Work item
Each and every line below goes into your answer unchanged, but leave out the images.

Collected data
● ● ●

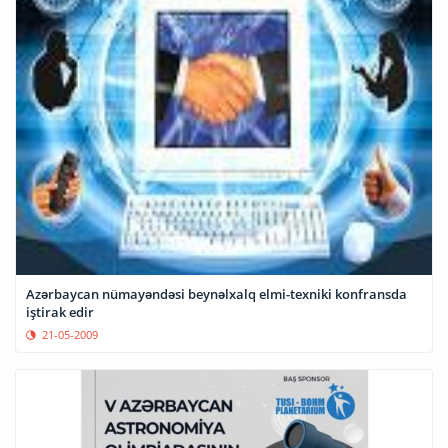
Azərbaycan nümayəndəsi beynəlxalq elmi-texniki konfransda
iştirak edir
21-05-2009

● ● ●

Response to the task
Azərbaycan nümayəndəsi beynəlxalq elmi-texniki konfransda
iştirak edir
21-05-2009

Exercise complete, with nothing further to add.